* [What you are asked to do]: Ignoring the pictures, copy the data exactly.

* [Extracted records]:
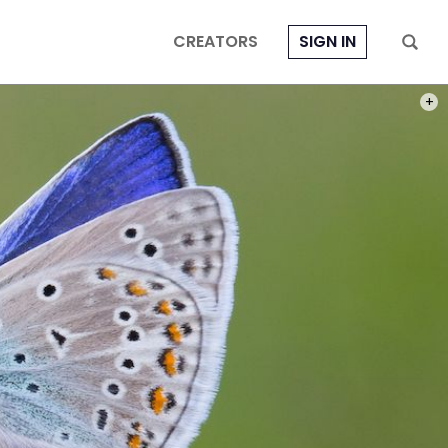
CREATORS
SIGN IN
PHOT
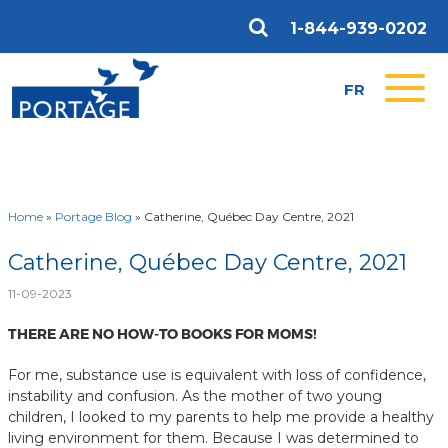
1-844-939-0202
FR
Home
»
Portage Blog
»
Catherine, Québec Day Centre, 2021
Catherine, Québec Day Centre, 2021
11-09-2023
THERE ARE NO HOW-TO BOOKS FOR MOMS!
For me, substance use is equivalent with loss of confidence,
instability and confusion. As the mother of two young
children, I looked to my parents to help me provide a healthy
living environment for them. Because I was determined to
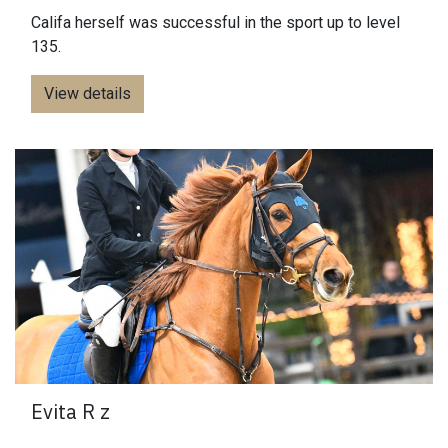
Califa herself was successful in the sport up to level
135.
View details
Evita R z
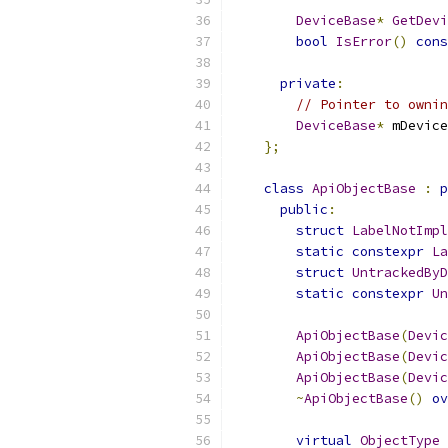
DeviceBase
*
GetDevi
bool
IsError
()
cons
private
:
// Pointer to ownin
DeviceBase
*
 mDevice
};
class
ApiObjectBase
:
p
public
:
struct
LabelNotImpl
static
constexpr
La
struct
UntrackedByD
static
constexpr
Un
ApiObjectBase
(
Devic
ApiObjectBase
(
Devic
ApiObjectBase
(
Devic
~
ApiObjectBase
()
ov
virtual
ObjectType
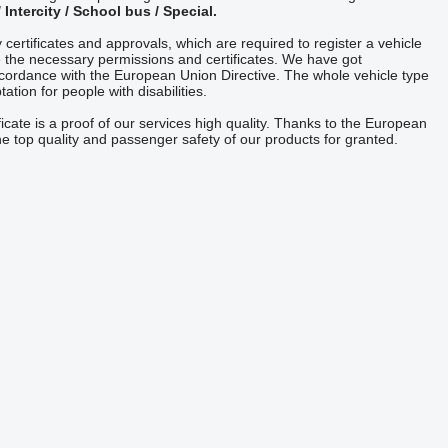
/ Intercity / School bus / Special.
 certificates and approvals, which are required to register a vehicle
 the necessary permissions and certificates. We have got
cordance with the European Union Directive. The whole vehicle type
tion for people with disabilities.
ficate is a proof of our services high quality. Thanks to the European
e top quality and passenger safety of our products for granted.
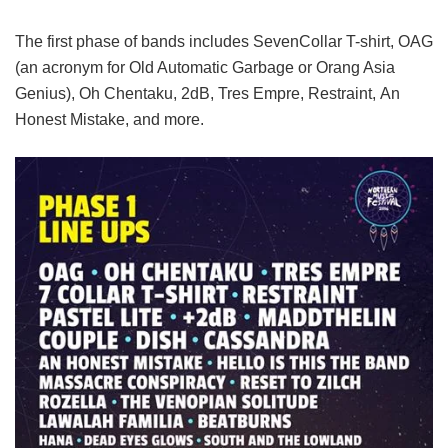
The first phase of bands includes SevenCollar T-shirt, OAG
(an acronym for Old Automatic Garbage or Orang Asia
Genius), Oh Chentaku, 2dB, Tres Empre, Restraint, An
Honest Mistake, and more.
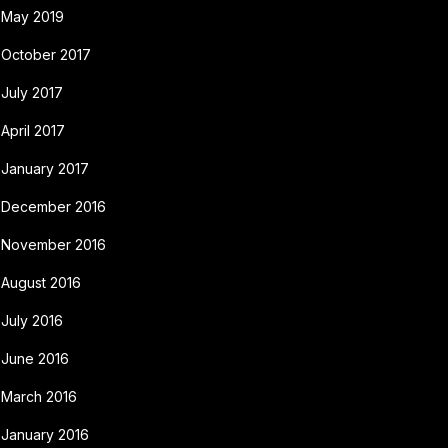
May 2019
October 2017
July 2017
April 2017
January 2017
December 2016
November 2016
August 2016
July 2016
June 2016
March 2016
January 2016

* [Response to the task]:
CREATORS
SIGN IN
PHOT
1-844-939-0202
FR
Home
»
Portage Blog
»
Catherine, Québec Day Centre, 2021
Catherine, Québec Day Centre, 2021
11-09-2023
THERE ARE NO HOW-TO BOOKS FOR MOMS!
For me, substance use is equivalent with loss of confidence,
instability and confusion. As the mother of two young
children, I looked to my parents to help me provide a healthy
living environment for them. Because I was determined to
Califa herself was successful in the sport up to level
135.
View details
Evita R z
DeviceBase
*
GetDevi
bool
IsError
()
cons
private
:
// Pointer to ownin
DeviceBase
*
 mDevice
};
class
ApiObjectBase
:
p
public
:
struct
LabelNotImpl
static
constexpr
La
struct
UntrackedByD
static
constexpr
Un
ApiObjectBase
(
Devic
ApiObjectBase
(
Devic
ApiObjectBase
(
Devic
~
ApiObjectBase
()
ov
virtual
ObjectType
/ Intercity / School bus / Special.
 certificates and approvals, which are required to register a vehicle
 the necessary permissions and certificates. We have got
cordance with the European Union Directive. The whole vehicle type
tion for people with disabilities.
ficate is a proof of our services high quality. Thanks to the European
e top quality and passenger safety of our products for granted.
The first phase of bands includes SevenCollar T-shirt, OAG
(an acronym for Old Automatic Garbage or Orang Asia
Genius), Oh Chentaku, 2dB, Tres Empre, Restraint, An
Honest Mistake, and more.
May 2019
October 2017
July 2017
April 2017
January 2017
December 2016
November 2016
August 2016
July 2016
June 2016
March 2016
January 2016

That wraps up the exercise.